# Little insects in fish food



## Betta132 (Nov 29, 2012)

I don't see any insects, but my guess would be it's mites. I see no problem with feeding them to your fish... they'll probably like the extra buggy-bits. Like marshmallows in cereal.


----------



## mik778866 (Aug 22, 2014)

Ok thanks.enlarge screen. There is one on right of screen. Really small


----------



## Betta132 (Nov 29, 2012)

The thing that looks like a really small bit of rice? Mite, I think. Unless you get five zillion of 'em, don't worry about it.


----------



## PlantedRich (Jul 21, 2010)

No problem to feed them to the fish. When I revolt is when they are in my cereal or oatmeal! In theory all food is heated enough to kill the eggs so they don't show up in our food but it can still happen is they tunnel in through the box side, etc. 
Got any tiny little holes in the fishfood container like a bug might go through?


----------



## xenxes (Dec 22, 2011)

I once found flour beetles in one my containers of fish food from Petco.
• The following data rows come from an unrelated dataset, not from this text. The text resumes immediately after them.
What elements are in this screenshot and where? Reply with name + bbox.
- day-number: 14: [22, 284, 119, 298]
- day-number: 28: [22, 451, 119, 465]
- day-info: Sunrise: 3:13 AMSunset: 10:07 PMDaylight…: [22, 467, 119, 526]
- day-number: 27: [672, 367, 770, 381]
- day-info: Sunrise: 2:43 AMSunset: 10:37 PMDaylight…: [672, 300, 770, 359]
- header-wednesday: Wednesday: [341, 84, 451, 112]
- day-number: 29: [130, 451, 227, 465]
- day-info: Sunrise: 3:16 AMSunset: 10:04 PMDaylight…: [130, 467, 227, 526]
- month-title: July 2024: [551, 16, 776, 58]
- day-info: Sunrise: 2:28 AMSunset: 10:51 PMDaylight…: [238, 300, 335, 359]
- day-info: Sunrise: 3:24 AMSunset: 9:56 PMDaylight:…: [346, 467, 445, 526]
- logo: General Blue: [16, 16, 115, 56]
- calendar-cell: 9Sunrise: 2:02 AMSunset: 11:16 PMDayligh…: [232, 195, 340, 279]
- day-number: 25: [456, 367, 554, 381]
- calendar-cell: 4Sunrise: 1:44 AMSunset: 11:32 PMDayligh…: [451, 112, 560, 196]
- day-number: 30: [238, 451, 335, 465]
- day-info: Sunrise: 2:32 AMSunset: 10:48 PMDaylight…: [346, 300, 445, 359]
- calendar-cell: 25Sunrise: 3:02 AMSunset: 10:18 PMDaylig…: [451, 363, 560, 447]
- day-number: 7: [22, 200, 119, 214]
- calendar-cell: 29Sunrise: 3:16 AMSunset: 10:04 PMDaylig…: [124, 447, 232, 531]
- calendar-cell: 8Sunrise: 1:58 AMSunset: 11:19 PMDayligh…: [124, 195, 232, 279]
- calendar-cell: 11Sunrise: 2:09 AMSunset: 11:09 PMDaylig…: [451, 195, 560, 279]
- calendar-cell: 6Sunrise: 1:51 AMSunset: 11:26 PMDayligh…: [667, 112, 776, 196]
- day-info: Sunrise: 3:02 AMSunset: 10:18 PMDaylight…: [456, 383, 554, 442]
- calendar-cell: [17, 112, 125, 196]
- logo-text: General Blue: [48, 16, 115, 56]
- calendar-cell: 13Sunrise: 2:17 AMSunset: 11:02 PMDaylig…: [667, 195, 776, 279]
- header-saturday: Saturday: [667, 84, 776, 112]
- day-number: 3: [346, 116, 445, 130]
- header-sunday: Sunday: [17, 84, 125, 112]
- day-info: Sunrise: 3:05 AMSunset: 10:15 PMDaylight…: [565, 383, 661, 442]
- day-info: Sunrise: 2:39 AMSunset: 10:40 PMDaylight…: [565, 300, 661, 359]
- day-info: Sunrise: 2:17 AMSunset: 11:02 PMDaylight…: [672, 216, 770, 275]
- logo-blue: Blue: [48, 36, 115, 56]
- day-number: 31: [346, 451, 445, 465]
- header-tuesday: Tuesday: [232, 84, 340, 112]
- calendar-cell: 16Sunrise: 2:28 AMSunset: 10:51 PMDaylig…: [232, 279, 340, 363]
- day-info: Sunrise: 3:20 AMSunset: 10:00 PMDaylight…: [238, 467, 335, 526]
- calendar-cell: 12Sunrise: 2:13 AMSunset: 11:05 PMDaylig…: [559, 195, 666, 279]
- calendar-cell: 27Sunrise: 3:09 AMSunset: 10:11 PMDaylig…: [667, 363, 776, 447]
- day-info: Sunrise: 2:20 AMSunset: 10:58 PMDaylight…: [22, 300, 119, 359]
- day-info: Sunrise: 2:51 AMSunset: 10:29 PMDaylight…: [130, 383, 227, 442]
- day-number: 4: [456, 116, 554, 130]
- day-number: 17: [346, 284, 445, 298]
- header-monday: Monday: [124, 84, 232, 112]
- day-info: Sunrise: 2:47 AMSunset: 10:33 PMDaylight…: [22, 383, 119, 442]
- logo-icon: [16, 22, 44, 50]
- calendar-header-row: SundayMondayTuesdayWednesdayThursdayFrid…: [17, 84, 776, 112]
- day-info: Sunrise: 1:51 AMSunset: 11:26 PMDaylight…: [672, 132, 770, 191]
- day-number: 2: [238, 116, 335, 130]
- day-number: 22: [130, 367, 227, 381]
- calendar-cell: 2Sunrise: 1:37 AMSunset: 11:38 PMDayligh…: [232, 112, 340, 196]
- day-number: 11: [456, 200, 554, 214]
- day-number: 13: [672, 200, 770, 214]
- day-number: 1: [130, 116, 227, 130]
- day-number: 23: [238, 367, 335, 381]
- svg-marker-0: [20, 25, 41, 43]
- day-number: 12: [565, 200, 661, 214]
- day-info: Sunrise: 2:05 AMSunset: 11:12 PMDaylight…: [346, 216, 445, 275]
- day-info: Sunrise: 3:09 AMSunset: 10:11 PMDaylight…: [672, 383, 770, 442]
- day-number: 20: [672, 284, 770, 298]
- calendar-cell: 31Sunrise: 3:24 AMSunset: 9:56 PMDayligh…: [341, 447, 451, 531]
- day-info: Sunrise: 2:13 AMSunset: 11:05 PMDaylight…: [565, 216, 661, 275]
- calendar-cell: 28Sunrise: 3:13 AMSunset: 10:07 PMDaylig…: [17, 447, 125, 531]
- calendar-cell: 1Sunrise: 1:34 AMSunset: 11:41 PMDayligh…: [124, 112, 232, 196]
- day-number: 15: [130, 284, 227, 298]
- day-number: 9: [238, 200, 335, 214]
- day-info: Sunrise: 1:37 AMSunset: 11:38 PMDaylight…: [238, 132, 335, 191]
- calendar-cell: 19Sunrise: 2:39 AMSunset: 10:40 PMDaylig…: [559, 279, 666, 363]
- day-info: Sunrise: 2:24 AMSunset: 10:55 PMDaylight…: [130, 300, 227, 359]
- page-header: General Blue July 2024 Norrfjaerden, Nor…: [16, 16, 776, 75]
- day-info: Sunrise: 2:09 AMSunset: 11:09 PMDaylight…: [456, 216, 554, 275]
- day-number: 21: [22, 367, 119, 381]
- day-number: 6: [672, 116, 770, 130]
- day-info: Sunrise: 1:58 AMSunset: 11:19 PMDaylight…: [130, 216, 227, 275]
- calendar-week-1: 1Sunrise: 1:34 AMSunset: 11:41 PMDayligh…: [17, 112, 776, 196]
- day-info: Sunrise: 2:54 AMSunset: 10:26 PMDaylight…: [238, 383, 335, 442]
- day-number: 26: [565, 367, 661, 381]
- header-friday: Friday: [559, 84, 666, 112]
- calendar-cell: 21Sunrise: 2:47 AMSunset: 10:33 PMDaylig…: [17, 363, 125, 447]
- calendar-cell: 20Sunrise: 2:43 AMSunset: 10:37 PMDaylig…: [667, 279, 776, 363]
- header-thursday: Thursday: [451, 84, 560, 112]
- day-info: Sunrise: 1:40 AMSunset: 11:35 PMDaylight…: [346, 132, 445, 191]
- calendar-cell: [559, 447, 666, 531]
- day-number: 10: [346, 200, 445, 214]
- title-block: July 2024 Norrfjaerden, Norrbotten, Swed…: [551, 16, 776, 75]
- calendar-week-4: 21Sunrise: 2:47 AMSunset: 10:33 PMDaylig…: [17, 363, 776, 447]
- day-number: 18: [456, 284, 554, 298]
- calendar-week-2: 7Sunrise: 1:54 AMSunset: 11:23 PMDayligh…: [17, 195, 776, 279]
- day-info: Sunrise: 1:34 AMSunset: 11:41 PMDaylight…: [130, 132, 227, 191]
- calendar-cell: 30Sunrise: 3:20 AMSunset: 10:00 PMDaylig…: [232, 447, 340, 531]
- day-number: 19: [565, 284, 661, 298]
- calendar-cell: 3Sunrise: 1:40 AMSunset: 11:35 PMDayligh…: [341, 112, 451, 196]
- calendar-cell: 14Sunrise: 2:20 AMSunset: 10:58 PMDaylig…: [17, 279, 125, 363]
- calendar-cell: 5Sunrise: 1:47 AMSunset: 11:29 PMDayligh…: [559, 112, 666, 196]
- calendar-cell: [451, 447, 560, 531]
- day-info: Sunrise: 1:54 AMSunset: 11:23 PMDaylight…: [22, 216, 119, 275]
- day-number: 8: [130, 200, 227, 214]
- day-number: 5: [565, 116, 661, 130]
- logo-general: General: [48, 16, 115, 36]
Freeze it, then feed it! Live bugs are more nutritious.


----------



## mik778866 (Aug 22, 2014)

Thanks. No holes. I guess when fish food gets old, the mites just find their way. I have that container for over a year now.


----------



## Betta132 (Nov 29, 2012)

You're going to want to get a new container. Fish food starts to lose its nutrition after a while. 
Pile it up on a paper towel or something and put a hot light over it. The bugs should all crawl to the bottom, where they can then be captured and fed to fish.


----------